Climate change, poor soil may eat into 32 per cent evergreen cover by 2050 in Tamil Nadu

The analysis indicates the Nilgiris district is the most vulnerable with a maximum reduction in evergreen and deciduous forest types shortly.
Image used for representational purposes only.
Image used for representational purposes only. (Express Illustration)

CHENNAI: By 2050, the state may lose 32% of evergreen forests due to the impact of climate change and extremely poor soil fertility that hampers forest regeneration.

These were the findings of a first-of-its-kind study and climate modelling by Centre for Climate Change and Disaster Management (CCCDM), Anna University.

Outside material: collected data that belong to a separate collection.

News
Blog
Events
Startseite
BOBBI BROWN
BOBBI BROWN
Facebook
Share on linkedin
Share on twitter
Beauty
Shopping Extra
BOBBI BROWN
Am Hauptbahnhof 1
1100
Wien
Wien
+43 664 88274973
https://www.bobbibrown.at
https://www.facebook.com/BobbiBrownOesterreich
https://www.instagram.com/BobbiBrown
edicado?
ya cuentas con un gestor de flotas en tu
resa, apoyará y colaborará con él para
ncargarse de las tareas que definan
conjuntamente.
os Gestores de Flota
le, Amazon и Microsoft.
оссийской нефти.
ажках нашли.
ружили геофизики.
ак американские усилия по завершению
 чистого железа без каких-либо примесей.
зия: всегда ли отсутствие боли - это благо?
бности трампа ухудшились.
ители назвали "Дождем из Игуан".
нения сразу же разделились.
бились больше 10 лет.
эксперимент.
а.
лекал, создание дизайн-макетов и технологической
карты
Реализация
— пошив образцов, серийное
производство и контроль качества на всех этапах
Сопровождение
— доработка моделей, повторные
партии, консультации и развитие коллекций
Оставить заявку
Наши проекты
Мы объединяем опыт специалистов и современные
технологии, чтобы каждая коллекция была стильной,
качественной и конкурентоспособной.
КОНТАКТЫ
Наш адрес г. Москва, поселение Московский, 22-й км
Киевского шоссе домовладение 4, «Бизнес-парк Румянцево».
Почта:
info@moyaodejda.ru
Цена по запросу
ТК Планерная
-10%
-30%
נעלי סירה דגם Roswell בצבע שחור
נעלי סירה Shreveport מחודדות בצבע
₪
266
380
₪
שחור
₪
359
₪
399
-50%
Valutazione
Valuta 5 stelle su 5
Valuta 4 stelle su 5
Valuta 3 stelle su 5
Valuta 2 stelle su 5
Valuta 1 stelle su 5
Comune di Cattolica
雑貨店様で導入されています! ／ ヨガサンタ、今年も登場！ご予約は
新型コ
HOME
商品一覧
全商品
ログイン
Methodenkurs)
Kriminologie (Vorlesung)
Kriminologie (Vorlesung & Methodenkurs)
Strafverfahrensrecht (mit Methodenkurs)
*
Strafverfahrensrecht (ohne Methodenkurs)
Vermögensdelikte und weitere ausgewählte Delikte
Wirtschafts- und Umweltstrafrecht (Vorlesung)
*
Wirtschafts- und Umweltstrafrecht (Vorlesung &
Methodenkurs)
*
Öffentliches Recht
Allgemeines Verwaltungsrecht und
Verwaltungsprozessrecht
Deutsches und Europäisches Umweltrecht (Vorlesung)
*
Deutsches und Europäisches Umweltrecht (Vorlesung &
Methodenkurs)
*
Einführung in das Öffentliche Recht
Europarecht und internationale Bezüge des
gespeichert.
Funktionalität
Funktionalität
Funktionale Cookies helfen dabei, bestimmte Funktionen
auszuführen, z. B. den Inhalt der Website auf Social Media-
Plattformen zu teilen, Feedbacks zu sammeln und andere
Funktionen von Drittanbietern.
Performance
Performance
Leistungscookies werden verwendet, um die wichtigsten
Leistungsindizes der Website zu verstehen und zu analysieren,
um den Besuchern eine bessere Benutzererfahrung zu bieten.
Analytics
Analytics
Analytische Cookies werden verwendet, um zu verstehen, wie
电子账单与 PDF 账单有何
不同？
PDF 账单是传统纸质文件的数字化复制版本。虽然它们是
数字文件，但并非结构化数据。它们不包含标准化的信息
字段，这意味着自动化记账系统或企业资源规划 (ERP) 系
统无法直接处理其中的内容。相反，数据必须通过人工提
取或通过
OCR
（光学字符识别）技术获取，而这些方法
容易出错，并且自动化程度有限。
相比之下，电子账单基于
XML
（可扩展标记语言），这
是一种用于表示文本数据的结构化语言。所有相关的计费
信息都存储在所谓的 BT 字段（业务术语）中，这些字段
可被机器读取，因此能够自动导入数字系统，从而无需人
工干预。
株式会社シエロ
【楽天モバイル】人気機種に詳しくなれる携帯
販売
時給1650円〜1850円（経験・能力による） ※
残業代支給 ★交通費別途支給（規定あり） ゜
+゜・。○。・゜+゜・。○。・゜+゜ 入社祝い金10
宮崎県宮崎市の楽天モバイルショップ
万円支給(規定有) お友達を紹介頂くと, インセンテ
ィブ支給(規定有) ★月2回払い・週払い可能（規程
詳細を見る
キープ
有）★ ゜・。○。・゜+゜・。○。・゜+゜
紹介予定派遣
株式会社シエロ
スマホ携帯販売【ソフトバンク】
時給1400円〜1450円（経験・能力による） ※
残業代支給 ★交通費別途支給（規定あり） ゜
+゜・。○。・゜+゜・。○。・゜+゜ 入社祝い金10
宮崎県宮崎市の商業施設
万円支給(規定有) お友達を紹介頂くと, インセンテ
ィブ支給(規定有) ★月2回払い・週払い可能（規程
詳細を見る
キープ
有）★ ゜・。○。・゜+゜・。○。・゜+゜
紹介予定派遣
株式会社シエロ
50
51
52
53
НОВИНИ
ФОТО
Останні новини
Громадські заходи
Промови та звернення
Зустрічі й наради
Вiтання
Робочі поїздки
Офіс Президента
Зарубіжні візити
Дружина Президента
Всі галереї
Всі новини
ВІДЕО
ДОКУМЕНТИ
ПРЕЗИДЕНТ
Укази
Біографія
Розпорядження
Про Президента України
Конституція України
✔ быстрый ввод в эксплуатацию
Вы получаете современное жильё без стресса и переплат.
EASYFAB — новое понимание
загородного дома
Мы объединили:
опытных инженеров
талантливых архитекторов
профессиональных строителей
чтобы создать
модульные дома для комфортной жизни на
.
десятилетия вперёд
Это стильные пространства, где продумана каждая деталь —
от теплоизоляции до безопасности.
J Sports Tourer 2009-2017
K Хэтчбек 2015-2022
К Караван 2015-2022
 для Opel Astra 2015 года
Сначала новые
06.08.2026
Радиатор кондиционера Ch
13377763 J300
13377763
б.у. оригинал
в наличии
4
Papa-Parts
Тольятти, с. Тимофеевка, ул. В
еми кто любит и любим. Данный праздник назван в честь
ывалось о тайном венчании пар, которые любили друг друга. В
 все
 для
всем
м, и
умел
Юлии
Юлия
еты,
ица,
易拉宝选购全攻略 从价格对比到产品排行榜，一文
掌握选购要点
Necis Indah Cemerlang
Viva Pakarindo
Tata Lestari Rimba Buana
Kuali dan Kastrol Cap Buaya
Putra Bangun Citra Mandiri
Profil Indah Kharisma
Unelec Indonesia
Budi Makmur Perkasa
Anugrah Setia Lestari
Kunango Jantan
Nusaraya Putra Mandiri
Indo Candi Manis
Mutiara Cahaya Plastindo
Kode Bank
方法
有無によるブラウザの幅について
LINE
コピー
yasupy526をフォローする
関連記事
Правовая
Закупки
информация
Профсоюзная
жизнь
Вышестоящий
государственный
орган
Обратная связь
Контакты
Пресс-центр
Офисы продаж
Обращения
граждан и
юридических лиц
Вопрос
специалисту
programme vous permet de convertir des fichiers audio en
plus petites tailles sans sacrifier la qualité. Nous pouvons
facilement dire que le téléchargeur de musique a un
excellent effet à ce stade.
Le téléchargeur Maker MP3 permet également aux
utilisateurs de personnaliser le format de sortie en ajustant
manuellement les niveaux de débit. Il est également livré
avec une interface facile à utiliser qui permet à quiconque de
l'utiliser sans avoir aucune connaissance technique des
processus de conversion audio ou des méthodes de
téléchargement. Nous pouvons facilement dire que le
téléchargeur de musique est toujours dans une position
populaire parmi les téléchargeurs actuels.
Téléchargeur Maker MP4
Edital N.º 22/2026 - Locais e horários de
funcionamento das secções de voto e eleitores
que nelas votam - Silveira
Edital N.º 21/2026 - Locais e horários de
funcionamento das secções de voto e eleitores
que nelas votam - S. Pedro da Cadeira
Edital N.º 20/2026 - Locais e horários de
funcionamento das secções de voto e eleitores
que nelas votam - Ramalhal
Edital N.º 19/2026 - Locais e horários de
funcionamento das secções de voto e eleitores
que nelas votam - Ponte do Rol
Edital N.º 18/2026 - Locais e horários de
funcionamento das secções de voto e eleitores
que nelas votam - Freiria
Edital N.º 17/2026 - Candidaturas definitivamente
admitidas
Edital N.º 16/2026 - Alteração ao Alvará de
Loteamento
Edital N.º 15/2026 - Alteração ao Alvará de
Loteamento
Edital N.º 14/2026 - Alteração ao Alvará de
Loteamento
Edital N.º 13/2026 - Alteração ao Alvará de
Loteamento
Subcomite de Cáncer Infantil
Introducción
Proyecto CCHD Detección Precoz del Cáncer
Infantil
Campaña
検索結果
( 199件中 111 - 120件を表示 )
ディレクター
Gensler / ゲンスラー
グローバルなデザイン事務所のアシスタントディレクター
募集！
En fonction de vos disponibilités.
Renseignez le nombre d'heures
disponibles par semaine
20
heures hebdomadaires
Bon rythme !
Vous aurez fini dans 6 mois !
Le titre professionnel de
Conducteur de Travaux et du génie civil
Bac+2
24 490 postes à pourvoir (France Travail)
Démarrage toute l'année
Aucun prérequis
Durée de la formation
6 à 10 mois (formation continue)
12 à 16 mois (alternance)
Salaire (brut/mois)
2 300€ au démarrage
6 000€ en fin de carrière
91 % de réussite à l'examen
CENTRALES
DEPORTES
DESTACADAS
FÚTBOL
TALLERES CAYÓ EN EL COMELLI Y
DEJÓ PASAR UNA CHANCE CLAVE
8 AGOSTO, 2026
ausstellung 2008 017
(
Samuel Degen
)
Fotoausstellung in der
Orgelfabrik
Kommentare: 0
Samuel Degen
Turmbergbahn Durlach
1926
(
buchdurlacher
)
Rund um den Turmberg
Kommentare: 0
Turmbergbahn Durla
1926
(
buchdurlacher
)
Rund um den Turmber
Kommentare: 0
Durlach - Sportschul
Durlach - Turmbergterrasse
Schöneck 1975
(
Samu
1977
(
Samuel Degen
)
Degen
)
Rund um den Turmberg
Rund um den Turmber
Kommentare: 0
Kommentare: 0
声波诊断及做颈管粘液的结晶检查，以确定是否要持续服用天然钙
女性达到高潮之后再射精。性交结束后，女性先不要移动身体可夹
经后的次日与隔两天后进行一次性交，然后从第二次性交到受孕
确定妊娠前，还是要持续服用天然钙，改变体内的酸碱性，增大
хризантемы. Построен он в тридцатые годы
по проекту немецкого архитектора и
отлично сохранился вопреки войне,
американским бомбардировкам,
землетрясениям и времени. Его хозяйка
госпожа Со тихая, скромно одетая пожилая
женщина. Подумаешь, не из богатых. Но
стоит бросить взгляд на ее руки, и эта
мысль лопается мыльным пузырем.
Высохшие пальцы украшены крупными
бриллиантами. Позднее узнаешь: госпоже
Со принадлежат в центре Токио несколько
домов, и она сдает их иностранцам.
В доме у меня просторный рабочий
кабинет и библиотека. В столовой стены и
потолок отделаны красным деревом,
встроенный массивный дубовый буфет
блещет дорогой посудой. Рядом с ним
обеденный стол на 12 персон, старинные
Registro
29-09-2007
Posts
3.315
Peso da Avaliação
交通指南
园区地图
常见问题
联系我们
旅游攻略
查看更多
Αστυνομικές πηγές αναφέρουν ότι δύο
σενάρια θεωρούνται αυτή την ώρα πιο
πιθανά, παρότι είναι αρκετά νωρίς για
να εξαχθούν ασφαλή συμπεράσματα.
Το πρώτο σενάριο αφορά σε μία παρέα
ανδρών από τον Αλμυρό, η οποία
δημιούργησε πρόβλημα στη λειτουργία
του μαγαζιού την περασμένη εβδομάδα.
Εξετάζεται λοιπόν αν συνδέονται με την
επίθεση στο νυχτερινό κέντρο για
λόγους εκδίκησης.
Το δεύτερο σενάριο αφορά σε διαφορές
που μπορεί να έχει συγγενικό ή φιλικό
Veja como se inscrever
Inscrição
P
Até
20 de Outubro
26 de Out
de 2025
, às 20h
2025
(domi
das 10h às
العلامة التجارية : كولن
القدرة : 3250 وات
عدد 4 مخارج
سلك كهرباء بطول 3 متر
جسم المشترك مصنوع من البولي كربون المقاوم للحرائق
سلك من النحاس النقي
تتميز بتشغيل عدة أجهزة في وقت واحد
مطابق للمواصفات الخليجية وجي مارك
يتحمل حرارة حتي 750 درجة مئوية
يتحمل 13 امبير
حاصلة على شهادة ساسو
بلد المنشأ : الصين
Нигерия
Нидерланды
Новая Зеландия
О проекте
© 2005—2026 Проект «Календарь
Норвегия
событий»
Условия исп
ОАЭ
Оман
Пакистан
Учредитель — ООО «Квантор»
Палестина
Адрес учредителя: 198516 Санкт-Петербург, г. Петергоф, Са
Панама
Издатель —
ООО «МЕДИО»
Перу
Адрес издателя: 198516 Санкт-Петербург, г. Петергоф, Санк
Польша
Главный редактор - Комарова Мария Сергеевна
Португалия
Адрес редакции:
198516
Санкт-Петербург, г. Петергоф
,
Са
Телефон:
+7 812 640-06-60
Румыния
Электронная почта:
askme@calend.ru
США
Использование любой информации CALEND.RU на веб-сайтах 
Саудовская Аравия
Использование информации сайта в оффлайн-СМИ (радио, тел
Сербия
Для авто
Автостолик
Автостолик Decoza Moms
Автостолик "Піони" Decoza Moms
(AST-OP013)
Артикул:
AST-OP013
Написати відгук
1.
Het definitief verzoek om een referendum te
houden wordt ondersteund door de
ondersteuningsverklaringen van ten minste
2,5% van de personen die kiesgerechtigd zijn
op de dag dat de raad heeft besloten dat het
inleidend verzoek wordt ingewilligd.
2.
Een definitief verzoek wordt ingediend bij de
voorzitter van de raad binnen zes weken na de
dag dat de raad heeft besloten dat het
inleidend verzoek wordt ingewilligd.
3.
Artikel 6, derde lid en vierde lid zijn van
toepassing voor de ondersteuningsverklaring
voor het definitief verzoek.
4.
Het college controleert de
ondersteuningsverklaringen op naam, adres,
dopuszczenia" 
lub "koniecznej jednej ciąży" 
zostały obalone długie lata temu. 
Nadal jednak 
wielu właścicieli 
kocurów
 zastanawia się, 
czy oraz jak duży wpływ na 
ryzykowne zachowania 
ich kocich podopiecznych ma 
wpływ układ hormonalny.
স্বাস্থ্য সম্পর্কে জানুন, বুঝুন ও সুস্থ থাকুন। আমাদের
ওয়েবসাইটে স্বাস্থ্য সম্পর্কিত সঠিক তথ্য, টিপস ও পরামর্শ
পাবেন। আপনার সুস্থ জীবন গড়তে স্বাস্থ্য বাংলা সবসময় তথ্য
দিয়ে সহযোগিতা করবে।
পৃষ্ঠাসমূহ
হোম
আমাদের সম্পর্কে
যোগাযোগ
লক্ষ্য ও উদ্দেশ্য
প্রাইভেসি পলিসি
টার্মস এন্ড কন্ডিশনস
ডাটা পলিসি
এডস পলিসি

The study titled ‘Climate Risk Assessment in Forestry Sector Tamil Nadu’ was presented at senior forest officers conference on Monday.

The baseline data (1985-2014) show the state has 1,881 sq. km of evergreen forest, 13,394 sq.km of deciduous forest and 4,292 of thorn forest.

“Due to climate variables like increasing temperature and reduced rainy days, there will be a reduction of evergreen forest cover by 32%, deciduous forest by 18% during the period 2021-2050. The thorn forest cover will dominate, increasing by 71%,” said A Ramachandran, emeritus professor at CCCDM and member of TN Governing Council on Climate Change.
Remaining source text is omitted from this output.